There were fields between her and the highway, but once she got to the highway she would be able to follow it toward town. Even in the dark she could stay on a concrete highway.

Sam wanted to follow the road from the lake down to the highway, because that was where Astrid would be. Most likely. Despite none of the refugees having seen her on their way from Perdido Beach to the lake.

But finding Astrid was not the right move. Not yet. She would slow him down, even if he found her. And she wasn’t a soldier. She wasn’t Dekka or Brianna or even Orc. They could help him win a fight; Astrid could not.

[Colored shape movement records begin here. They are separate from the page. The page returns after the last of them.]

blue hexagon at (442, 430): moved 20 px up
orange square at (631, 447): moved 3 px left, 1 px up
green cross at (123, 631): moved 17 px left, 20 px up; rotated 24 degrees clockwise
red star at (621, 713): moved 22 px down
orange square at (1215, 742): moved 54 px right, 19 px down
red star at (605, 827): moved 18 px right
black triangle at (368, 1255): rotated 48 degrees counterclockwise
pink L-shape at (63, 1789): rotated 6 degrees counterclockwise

But oh, Lord, how he wanted her now. Not to make love but just to have her there in the darkness beside him. To hear her voice. That above all. The sound of her voice was the sound of sanity, and he was entering the valley of shadow. Walking into pure, absolute darkness.

He walked until he was out of the faint circle of light cast by the numerous Sammy suns of the lake. Then he hung a new light, taking solace from the sphere as it grew in his hands.

But the light reached only a few feet. Turning back as he walked on, he could see it. But it cast only a faint light, a light whose photons seemed to tire easily.

Into the darkness. Step. Step.

Something was squeezing his heart.

His teeth would fragment if he bit down any harder.

“It’s just the same as it was,” he told himself. “Same but darker.”

Nothing changes when the light goes out, Sam.
His mother had said that a thousand times.
See? Click. Light on. Click. Light off. The same bed, the same dresser, the same laundry you’ve strewn all over the floor . . .

Not the point, that younger Sam had thought. The threat knows I’m helpless in the dark. So that’s not the same.

It’s not the same if the threat can see and I can’t.

It’s not the same if the threat knows it doesn’t have to hide, but can make its move.

Useless to pretend the darkness isn’t any different.

It’s different.

Did something bad happen to you in the dark, Sam?
They always wanted to know. Because they assumed all fear must come from a thing or a place. An event. Cause and effect. Like fear was part of an algebra equation.

No, no, no, so not getting the point of fear. Because fear wasn’t about what made sense. Fear was about possibilities. Not things that happened. Things that might.

Things that might . . . Threats that might be there. Murderers. Madmen. Monsters. Standing just a few inches from him, able to see him, but his eyes useless. The threats, they could laugh silently at him. They could hold their knives, guns, claws right in his face and he wouldn’t be able to see.

The threat could be. Right. Here.

His legs already ached from tension. He glanced back at the lake. He had been climbing and it was below him now, a sad collection of stars like a dim, distant galaxy. So very far away.

He couldn’t look back for long because the possibilities were all around him now.

The light of day showed you the limits of possibility. But walk through the dark, the absolute, total darkness, and the possibilities were limitless.

He hung a Sammy sun. He didn’t want to leave it behind. It was light that revealed stones. A stick. A dried-out bush.

It was almost better not to bother. Seeing anything just made the darkness seem darker. But the lights were also a sort of bread-crumb trail, like Hansel and Gretel. He would be able to find his way home.

Hopefully as well, he’d be able to see whether he was veering left or right.

But the lights had one other effect: they would be seen by whatever else was out here.

In the land of the blind the one-eyed man is king. But in the darkness the one man holding a candle is a target.

Sam walked on into the dark.

Quinn had brought everyone into the plaza with grilled fish. The fire still burned, but lower and lower.

Lana had healed all who needed it.

For now there was quiet.

Kids had broken into Albert’s place and come back with some of his hoard of flashlights and batteries. Quinn had quickly confiscated them. They were worth far more than gold, far more even than food.

Some of Quinn’s crew were using the light of a single flashlight and a number of crowbars to tear apart the pews in the church and bring them out to keep the fire going.